Visual development takes place during the first several years of life. Children are learning to see the world around them.
It is estimated that about 80% of a child’s learning is based on vision. Good vision is not only necessary for a child to learn and read and advance academically, but also for appropriate development, behavior, self-esteem, and coordination.
Since younger children cannot visually express or verbalize their vision, and older children may not be aware enough to understand they have a visual problem, it is important to have any concerns evaluated by someone with special skills and knowledge in pediatric eye care.
Our Pediatric Ophthalmologist Lydia Bañuelos does surgery for crossed eyes (strabismus), wandering eyes, treatment of blocked tear ducts, and retinal problems and infections.
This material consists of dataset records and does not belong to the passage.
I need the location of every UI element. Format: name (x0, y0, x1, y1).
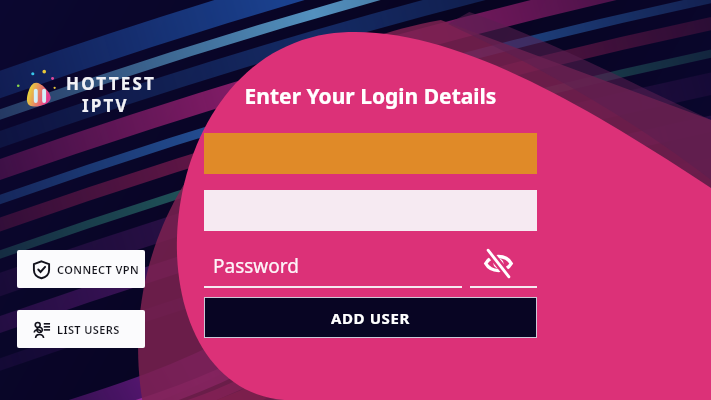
staticText: IPTV (82, 94, 129, 117)
staticText: LIST USERS (57, 322, 120, 337)
button[interactable]: LIST USERS (17, 310, 145, 348)
button[interactable]: CONNECT VPN (17, 250, 145, 288)
button[interactable]: ADD USER (204, 297, 537, 338)
button[interactable]: Show password (478, 243, 518, 283)
staticText: Password (213, 253, 299, 279)
staticText: CONNECT VPN (57, 262, 140, 277)
staticText: ADD USER (331, 308, 410, 328)
staticText: Enter Your Login Details (204, 82, 537, 111)
staticText: HOTTEST (66, 72, 156, 95)
button[interactable]: Password (204, 247, 537, 288)
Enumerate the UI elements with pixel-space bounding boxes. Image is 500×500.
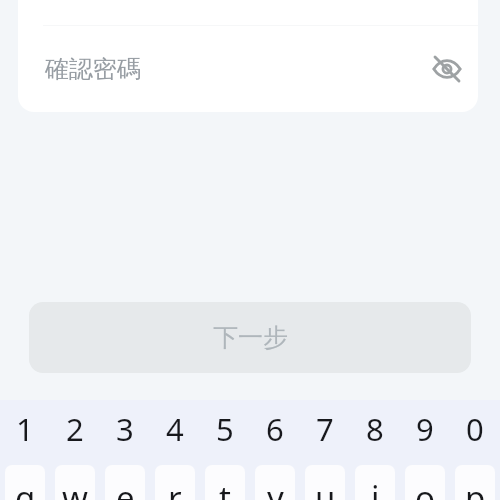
button[interactable]: i: [355, 465, 395, 500]
button[interactable]: 2: [50, 396, 100, 461]
staticText: q: [15, 475, 36, 500]
button[interactable]: w: [55, 465, 95, 500]
button[interactable]: 6: [250, 396, 300, 461]
button[interactable]: t: [205, 465, 245, 500]
staticText: 4: [166, 408, 184, 450]
staticText: w: [62, 475, 88, 500]
button[interactable]: 8: [350, 396, 400, 461]
button[interactable]: Show password: [425, 47, 469, 91]
button[interactable]: p: [455, 465, 495, 500]
button[interactable]: 9: [400, 396, 450, 461]
button[interactable]: 1: [0, 396, 50, 461]
button[interactable]: 5: [200, 396, 250, 461]
button[interactable]: 0: [450, 396, 500, 461]
staticText: 確認密碼: [45, 54, 141, 84]
button[interactable]: 4: [150, 396, 200, 461]
button[interactable]: 7: [300, 396, 350, 461]
button[interactable]: 3: [100, 396, 150, 461]
staticText: 7: [316, 408, 334, 450]
staticText: 下一步: [213, 322, 288, 353]
button[interactable]: e: [105, 465, 145, 500]
staticText: 8: [366, 408, 384, 450]
button[interactable]: y: [255, 465, 295, 500]
button[interactable]: r: [155, 465, 195, 500]
staticText: r: [168, 475, 182, 500]
staticText: y: [267, 475, 284, 500]
staticText: 1: [16, 408, 34, 450]
staticText: 6: [266, 408, 284, 450]
staticText: 5: [216, 408, 234, 450]
staticText: 3: [116, 408, 134, 450]
button[interactable]: 下一步: [29, 302, 471, 373]
staticText: o: [415, 475, 435, 500]
staticText: 9: [416, 408, 434, 450]
button[interactable]: 確認密碼: [18, 26, 478, 112]
staticText: p: [465, 475, 486, 500]
button[interactable]: o: [405, 465, 445, 500]
button[interactable]: u: [305, 465, 345, 500]
staticText: i: [371, 475, 380, 500]
button[interactable]: q: [5, 465, 45, 500]
staticText: u: [315, 475, 336, 500]
staticText: t: [219, 475, 231, 500]
staticText: e: [116, 475, 135, 500]
staticText: 0: [466, 408, 484, 450]
staticText: 2: [66, 408, 84, 450]
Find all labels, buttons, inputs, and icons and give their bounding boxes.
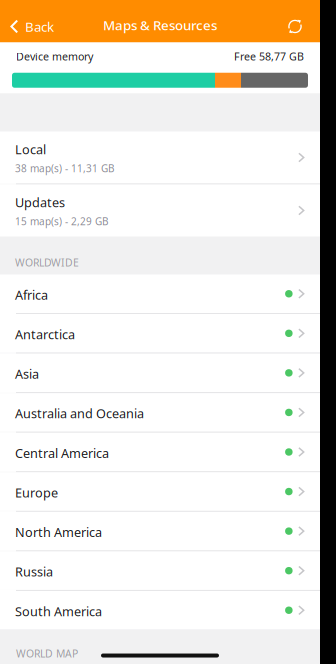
staticText: 15 map(s) - 2,29 GB — [15, 214, 109, 228]
staticText: North America — [15, 524, 102, 541]
staticText: Europe — [15, 484, 58, 501]
button[interactable]: Russia — [0, 551, 320, 590]
button[interactable]: North America — [0, 512, 320, 550]
staticText: 38 map(s) - 11,31 GB — [15, 162, 115, 175]
button[interactable]: Africa — [0, 274, 320, 313]
button[interactable]: South America — [0, 591, 320, 630]
staticText: Russia — [15, 563, 53, 580]
staticText: Device memory — [16, 49, 93, 64]
staticText: Africa — [15, 286, 48, 303]
staticText: Free 58,77 GB — [234, 49, 304, 64]
button[interactable]: Back — [0, 0, 66, 42]
staticText: Back — [25, 17, 54, 36]
staticText: Australia and Oceania — [15, 405, 144, 422]
staticText: Maps & Resources — [103, 16, 217, 34]
staticText: Asia — [15, 365, 39, 383]
button[interactable]: Europe — [0, 472, 320, 511]
staticText: WORLDWIDE — [15, 255, 79, 270]
staticText: WORLD MAP — [16, 646, 78, 661]
button[interactable]: Refresh — [273, 0, 320, 42]
staticText: South America — [15, 603, 102, 620]
button[interactable]: Antarctica — [0, 314, 320, 353]
staticText: Antarctica — [15, 326, 75, 343]
staticText: Central America — [15, 444, 109, 462]
button[interactable]: Central America — [0, 433, 320, 471]
staticText: Updates — [15, 194, 65, 211]
button[interactable]: Local — [0, 132, 320, 184]
button[interactable]: Australia and Oceania — [0, 393, 320, 432]
staticText: Local — [15, 141, 46, 158]
button[interactable]: Asia — [0, 354, 320, 392]
button[interactable]: Updates — [0, 184, 320, 236]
Signs your child may have a vision problem
If your child is displaying any of the following symptoms or behaviors, you may want to take them in to an eye doctor for a comprehensive exam
- Dislike or avoidance of reading
- Short attention span
- Poor coordination when throwing or catching a ball, copying from chalkboard, or tying their shoes
- Placing their head close to their books or sitting close to the TV
- Excessive blinking or eye rubbing
- Using finger or pencil to guide eyes
- Decreasing performance at school
Be sure to inform the Pediatric specialist if your child has failed a vision screening at school or during a visit to his or her pediatrician. Also please inform your specialist of any eye problems requiring vision correction, such as nearsightedness or farsightedness, lazy eye, or diseases.
Don’t leave your children’s health up to them, make sure they get a comprehensive exam
When should I take my child in for an eye exam
The American Optometric Association recommends that children have a comprehensive eye exam at six months, three years and five years of age. After that your child should have a comprehensive annual eye exam (or every 2 years if not vision correction is required).
Common Eye Conditions Among Children
Strabismus (Crossed eyes)
Pediatric Ophthalmology primarily focuses on childhood eye misalignment and disorders. Strabismus is a misalignment of the eye that effects nearly 3-5% of children. There are many forms of strabismus such as esotropia (one eye may be turned in) and exotropia (one eye may be turned out). Eye alignment usually is not steady until 4 months old. Strabismus can be treated with surgery, glasses, or exercises, depending on the degree of strabismus and the cause.
Amblyopia (Lazy Eye)
Amblyopia is the medical term for a loss of vision in an apparent healthy eye. Nearly 2-3% of children have amblyopia. If left untreated, it cannot be reversed later in life. There are three major forms of amblyopia:
- Amblyopia due to crossed eyes (strabismus)
- Amblyopia due to refractive error (need for glasses)
- Amblyopia due to blockage of vision (for example, cataract or droopy eyelids)
Ideally, amblyopia should be treated before the child is 6-10 years old or the vision will be permanent. Treatment entails correcting the underlying problem and encouraging the child to use the lazy eye by wearing glasses and/or wearing a patch over the “good” eye or by instilling an eye drop to the good eye.
Blocked Tear Ducts
Many infants experience tearing due to blocked tear ducts. This will manifest as tearing, crusting, and discharge from the involved eye(s). In most cases, massages and time will allow the passage ways to open. In some cases, the ducts remain blocked, and a procedure to open the ducts can be preformed. Other diseases can present as tearing in a child as well, and examination by a pediatric ophthalmologist can help with making the right diagnosis and treatment plan.